• _WHAT YOU NEED TO DO_:
Print every record exactly as it appears. Leave the pictures out.

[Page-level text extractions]
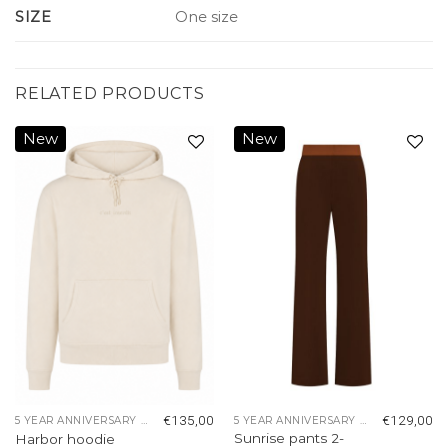
SIZE
One size
RELATED PRODUCTS
New
New
Add to
Add to
wishlist
wishlist
€
135,00
€
129,00
5 YEAR ANNIVERSARY COLLECTION
5 YEAR ANNIVERSARY COLLECTION
Sunrise pants 2-
Harbor hoodie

• _SOLUTION BELOW_:
SIZE
One size
RELATED PRODUCTS
New
New
Add to
Add to
wishlist
wishlist
€
135,00
€
129,00
5 YEAR ANNIVERSARY COLLECTION
5 YEAR ANNIVERSARY COLLECTION
Sunrise pants 2-
Harbor hoodie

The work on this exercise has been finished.